**WHAT YOU WILL DO:**
Only the lines below starting at the one that contains "включают не все. Один из местных жителей" and ending at the one that contains "осталось 500 л" are to be reproduced, exactly and with both ends kept.

**MATERIAL SUPPLIED:**

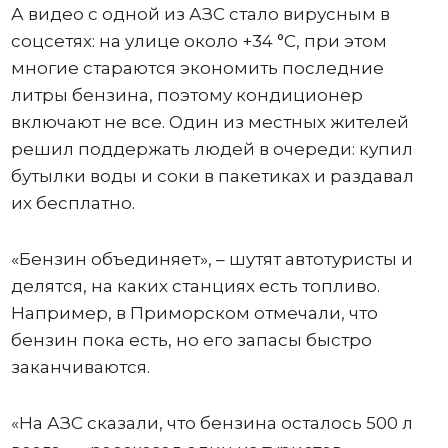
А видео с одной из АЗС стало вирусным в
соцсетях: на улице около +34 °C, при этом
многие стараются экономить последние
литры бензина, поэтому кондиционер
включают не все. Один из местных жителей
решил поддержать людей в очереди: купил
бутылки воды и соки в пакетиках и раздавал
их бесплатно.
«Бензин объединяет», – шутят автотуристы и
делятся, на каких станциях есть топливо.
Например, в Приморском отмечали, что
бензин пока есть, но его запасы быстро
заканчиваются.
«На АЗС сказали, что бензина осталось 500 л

---

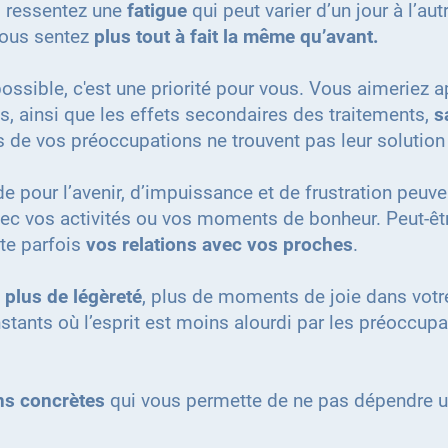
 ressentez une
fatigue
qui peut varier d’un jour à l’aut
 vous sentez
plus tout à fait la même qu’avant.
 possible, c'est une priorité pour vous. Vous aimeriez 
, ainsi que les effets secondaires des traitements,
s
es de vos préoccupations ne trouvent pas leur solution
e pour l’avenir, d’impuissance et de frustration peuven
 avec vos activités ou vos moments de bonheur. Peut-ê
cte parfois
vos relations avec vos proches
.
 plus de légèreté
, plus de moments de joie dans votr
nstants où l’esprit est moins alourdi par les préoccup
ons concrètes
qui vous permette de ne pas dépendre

...

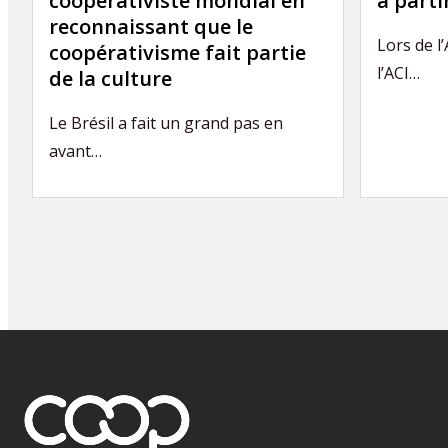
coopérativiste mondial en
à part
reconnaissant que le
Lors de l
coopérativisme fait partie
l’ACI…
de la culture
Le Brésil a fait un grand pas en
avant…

**THE ANSWER:**
включают не все. Один из местных жителей
решил поддержать людей в очереди: купил
бутылки воды и соки в пакетиках и раздавал
их бесплатно.
«Бензин объединяет», – шутят автотуристы и
делятся, на каких станциях есть топливо.
Например, в Приморском отмечали, что
бензин пока есть, но его запасы быстро
заканчиваются.
«На АЗС сказали, что бензина осталось 500 л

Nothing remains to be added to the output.